Black-and-white photo of basketball player Damian Lillard and other Black people, each standing with a fist raised in protest.

Group Uses Sports to Combat Hate Speech

Black-and-white photo of basketball player Damian Lillard and other Black people, each standing with a fist raised in protest.

The international Sports Working Group was created to use athletes’ and teams’ platforms to combat hate speech and violence. Here, NBA star Damian Lillard takes part in a 2020 Black Lives Matter protest. (“Damian Lillard at the Black Lives Matter march in Portland” by Matthew Roth via Flickr / CC BY-NC 2.0 license)

By Joe Porrello

Sports have long been used to encourage camaraderie among children. They also bring people together with those from many different backgrounds cheering in unison for the same team.

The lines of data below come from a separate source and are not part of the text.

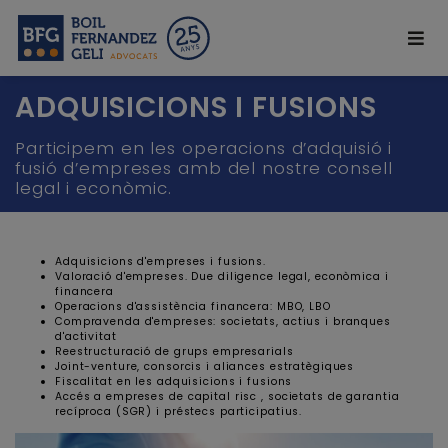
ADQUISICIONS I FUSIONS
Participem en les operacions d’adquisió i
fusió d’empreses amb del nostre consell
legal i econòmic.
Adquisicions d'empreses i fusions.
Valoració d'empreses. Due diligence legal, econòmica i
financera
Operacions d'assistència financera: MBO, LBO
Compravenda d'empreses: societats, actius i branques
d'activitat
Reestructuració de grups empresarials
Joint-venture, consorcis i aliances estratègiques
Fiscalitat en les adquisicions i fusions
Accés a empreses de capital risc , societats de garantia
recíproca (SGR) i préstecs participatius.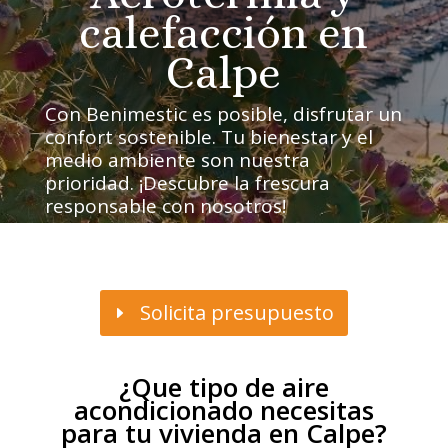
calefacción en
Calpe
Con Benimestic es posible, disfrutar un
confort sostenible. Tu bienestar y el
medio ambiente son nuestra
prioridad. ¡Descubre la frescura
responsable con nosotros!
Solicita presupuesto
¿Que tipo de aire
acondicionado necesitas
para tu vivienda en Calpe?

Last year, a group was created to use sports to combat rising hate speech and crimes.

The United Nations and Eradicate Hate Global Summit partnered in 2022 to establish the Sports Working Group to collaborate with teams “to foster acceptance and mutual respect and counter hate speech around the world,” according to the summit’s website.

“The interest and support for this initiative and to work with United Nations to fight hate speech has been overwhelming,” said SWG Co-Chair Michelle Rosenthal at the 2022 Eradicate Hate Global Summit.

The group says fan allegiance and commitment gives athletes and their teams a distinctive platform to fight hate speech.

People of all ages imitate their favorite professional sports players not only athletically but also sometimes socially.

“Athletes are heroes to many, including extremists, so who better to carry the message of acceptance, mutual respect and compassion to those who most need to hear it,” said Laura Ellsworth, an attorney and co-chair of the Eradicate Hate Global Summit, at an Act Against Hate Alliance press conference May 17.

>>>Read: To Stop Hate, Step Out of the Silo

On a community level, being part of a team or fan group and working toward a shared goal aids character development and helps build healthy social tendencies.

Playing team sports helps young people build trust and friendship and teaches discipline and respect for others, which may reduce hateful beliefs.

The summit’s roots can be traced back to 2018, when a hate-fueled attack by a heavily armed gunman left 11 worshippers dead at the Tree of Life Synagogue in Pittsburgh.

Members of the Pittsburgh community came together after what was the deadliest antisemitic act in U.S history to construct what the summit says is the most extensive anti-hate conference in the world.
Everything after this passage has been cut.